**HOW TO COMPLETE THIS TASK:** A full, word-for-word copy of the listing below is needed; leave the images out of it.

**** SUPPLIED RECORDS ****

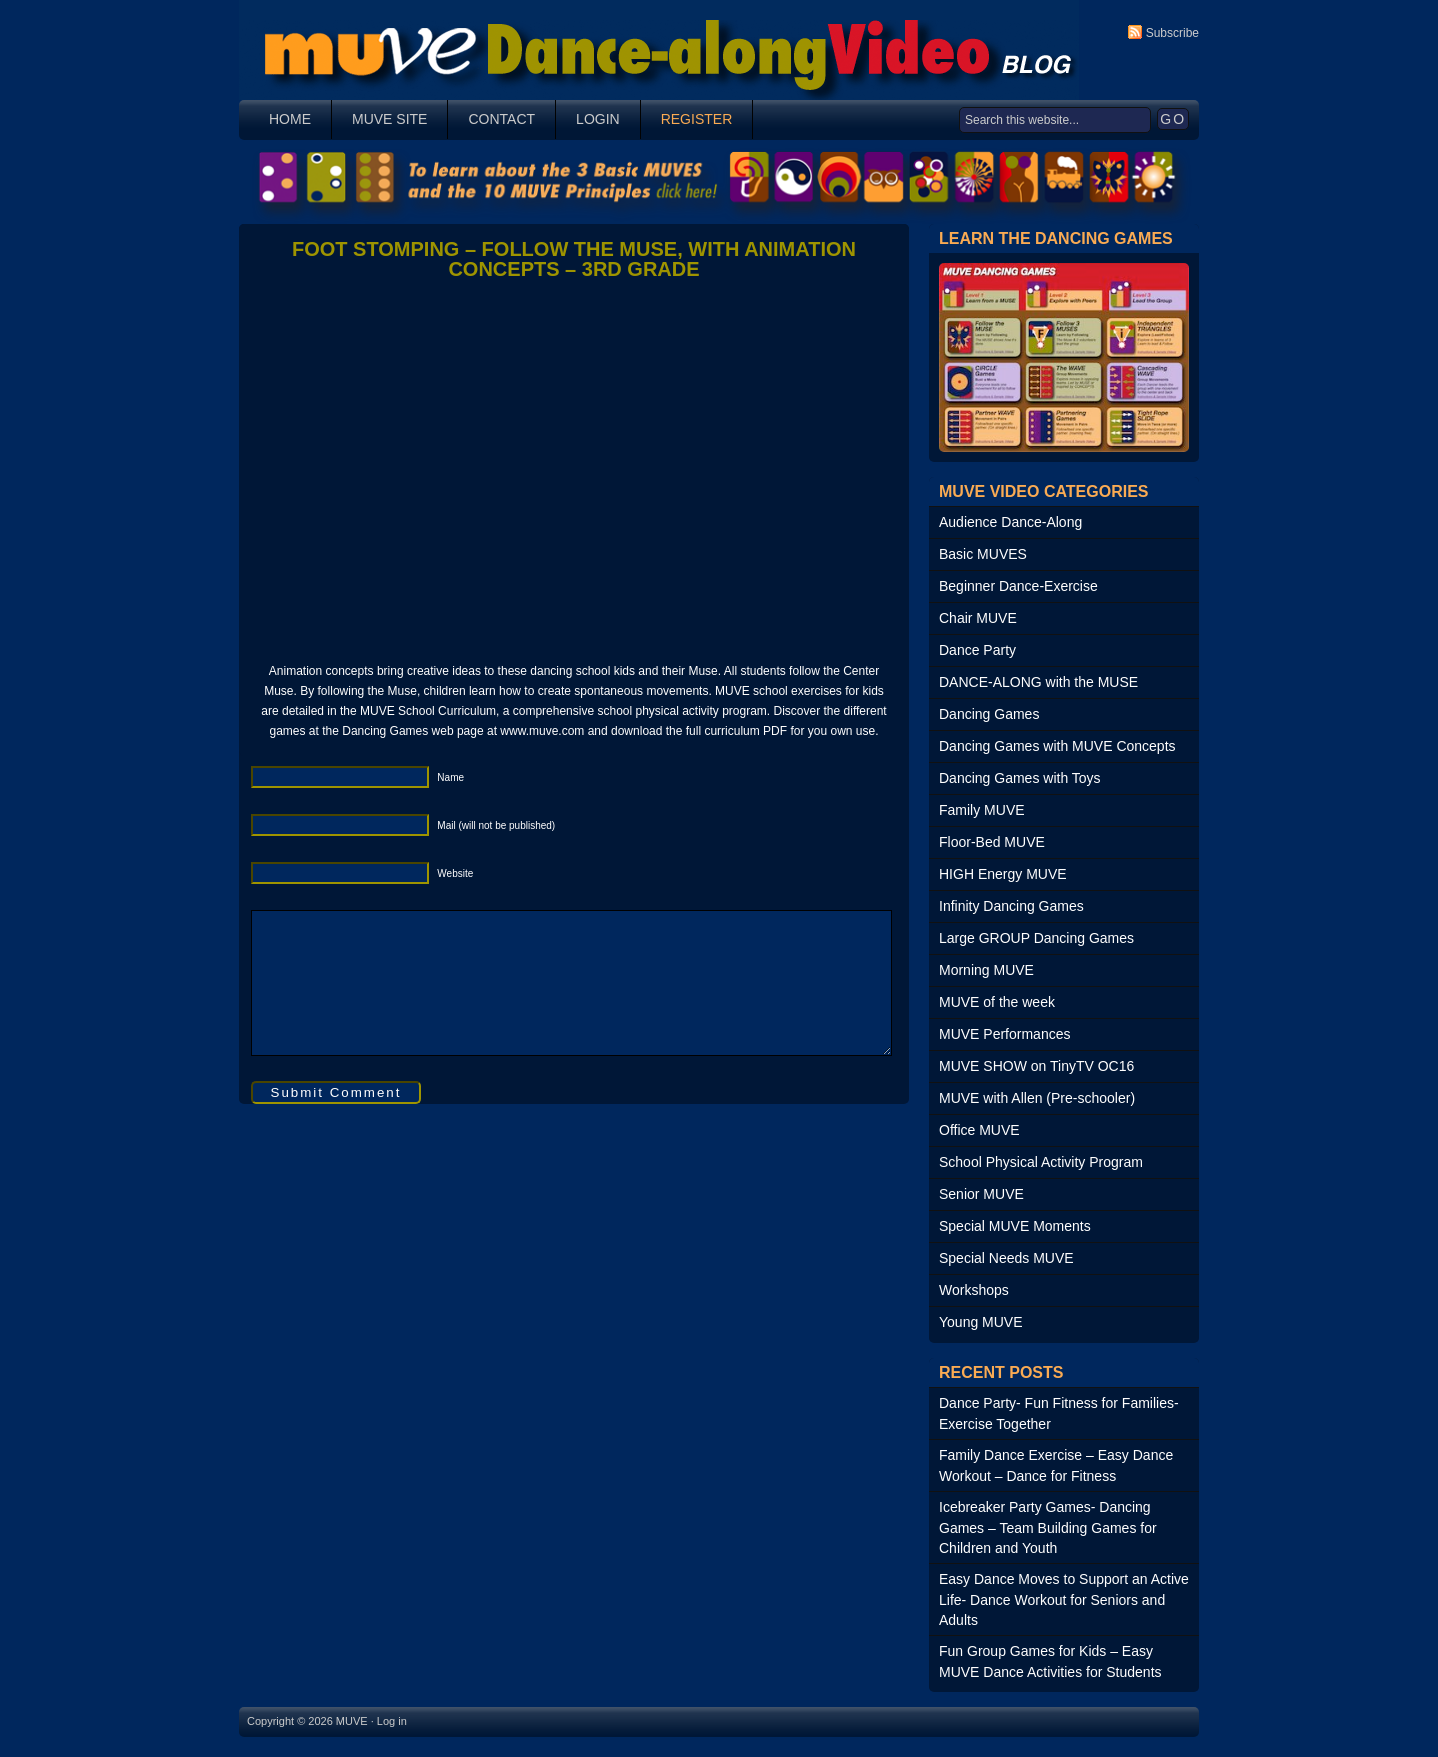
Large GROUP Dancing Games (1036, 938)
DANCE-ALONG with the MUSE (1038, 682)
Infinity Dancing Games (1011, 906)
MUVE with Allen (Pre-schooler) (1037, 1098)
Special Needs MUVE (1006, 1258)
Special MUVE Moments (1015, 1226)
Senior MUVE (981, 1194)
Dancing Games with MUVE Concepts (1057, 746)
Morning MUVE (986, 970)
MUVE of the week (997, 1002)
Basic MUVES (983, 554)
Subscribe (1172, 33)
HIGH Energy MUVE (1003, 874)
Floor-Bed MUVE (992, 842)
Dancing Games (989, 714)
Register (697, 119)
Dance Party (977, 650)
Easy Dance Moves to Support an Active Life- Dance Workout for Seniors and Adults (1064, 1599)
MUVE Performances (1004, 1034)
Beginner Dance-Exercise (1018, 586)
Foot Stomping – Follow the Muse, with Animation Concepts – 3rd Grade (574, 259)
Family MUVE (982, 810)
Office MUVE (979, 1130)
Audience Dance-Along (1010, 522)
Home (290, 119)
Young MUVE (981, 1322)
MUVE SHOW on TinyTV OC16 (1036, 1066)
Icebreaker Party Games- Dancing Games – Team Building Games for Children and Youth (1048, 1527)
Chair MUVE (978, 618)
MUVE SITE (389, 119)
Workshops (974, 1290)
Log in (392, 1721)
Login (598, 119)
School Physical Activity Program (1041, 1162)
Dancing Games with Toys (1020, 778)
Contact (501, 119)
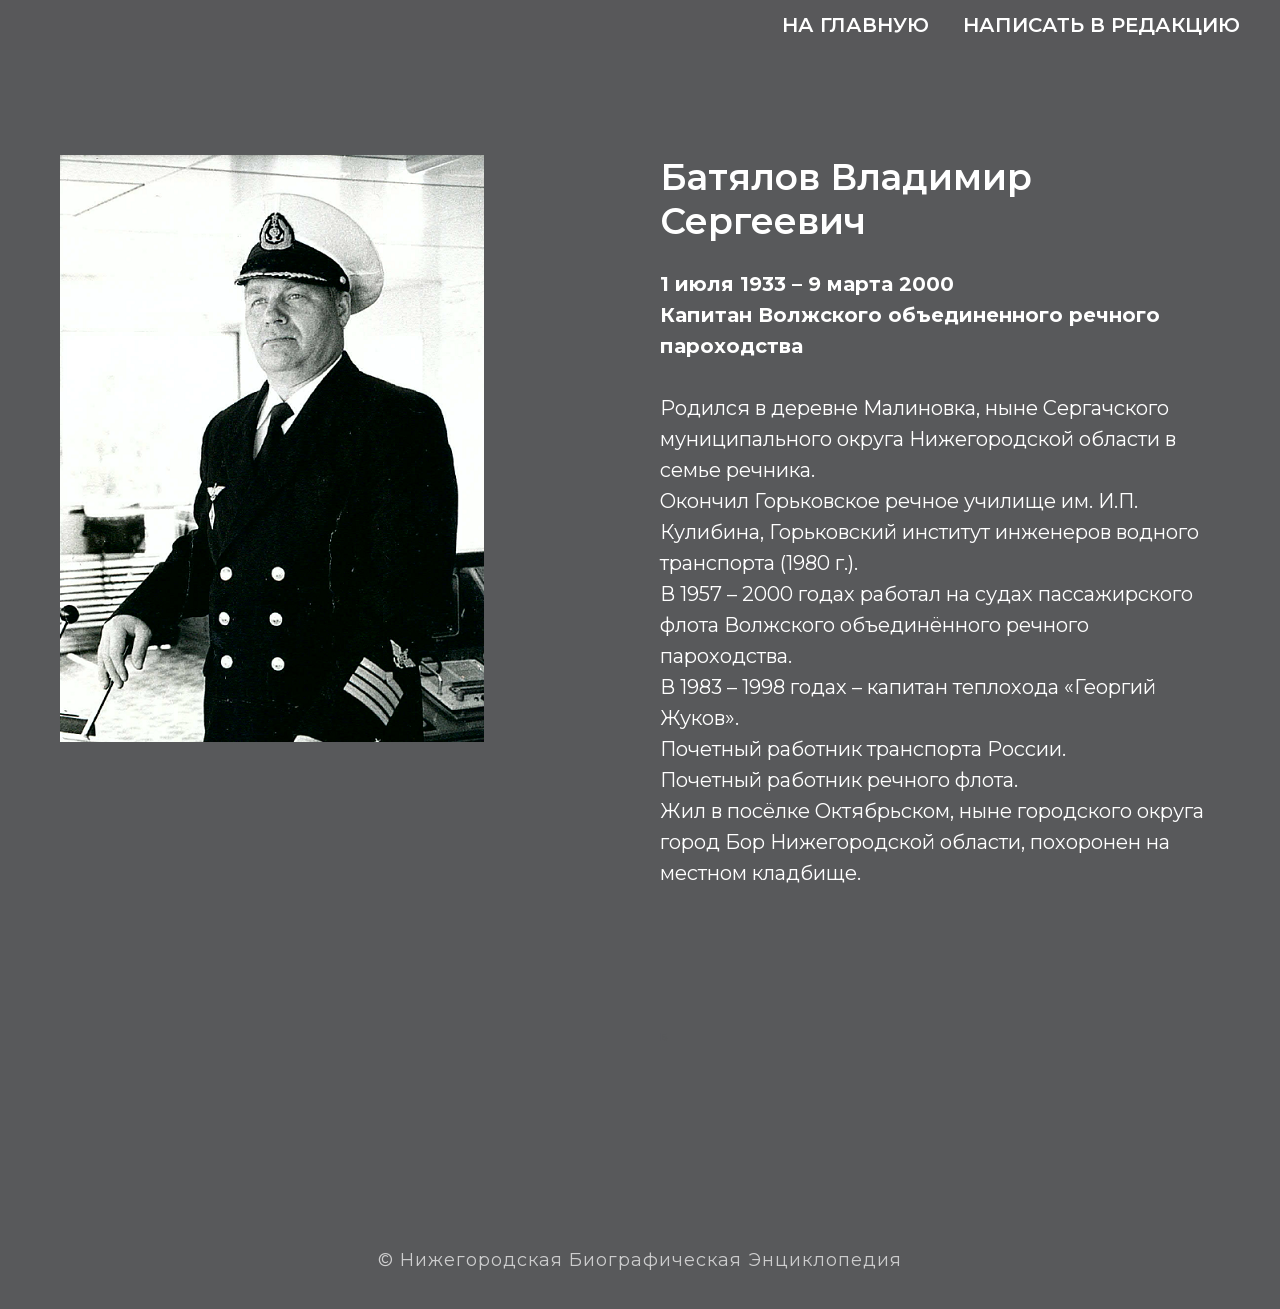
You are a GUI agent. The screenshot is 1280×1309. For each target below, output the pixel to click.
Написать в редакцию (1101, 25)
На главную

****

**ANSWER FOR THE TASK:**
Large GROUP Dancing Games (1036, 938)
DANCE-ALONG with the MUSE (1038, 682)
Infinity Dancing Games (1011, 906)
MUVE with Allen (Pre-schooler) (1037, 1098)
Special Needs MUVE (1006, 1258)
Special MUVE Moments (1015, 1226)
Senior MUVE (981, 1194)
Dancing Games with MUVE Concepts (1057, 746)
Morning MUVE (986, 970)
MUVE of the week (997, 1002)
Basic MUVES (983, 554)
Subscribe (1172, 33)
HIGH Energy MUVE (1003, 874)
Floor-Bed MUVE (992, 842)
Dancing Games (989, 714)
Register (697, 119)
Dance Party (977, 650)
Easy Dance Moves to Support an Active Life- Dance Workout for Seniors and Adults (1064, 1599)
MUVE Performances (1004, 1034)
Beginner Dance-Exercise (1018, 586)
Foot Stomping – Follow the Muse, with Animation Concepts – 3rd Grade (574, 259)
Family MUVE (982, 810)
Office MUVE (979, 1130)
Audience Dance-Along (1010, 522)
Home (290, 119)
Young MUVE (981, 1322)
MUVE SHOW on TinyTV OC16 (1036, 1066)
Icebreaker Party Games- Dancing Games – Team Building Games for Children and Youth (1048, 1527)
Chair MUVE (978, 618)
MUVE SITE (389, 119)
Workshops (974, 1290)
Log in (392, 1721)
Login (598, 119)
School Physical Activity Program (1041, 1162)
Dancing Games with Toys (1020, 778)
Contact (501, 119)
You are a GUI agent. The screenshot is 1280×1309. For each target below, output the pixel to click.
Написать в редакцию (1101, 25)
На главную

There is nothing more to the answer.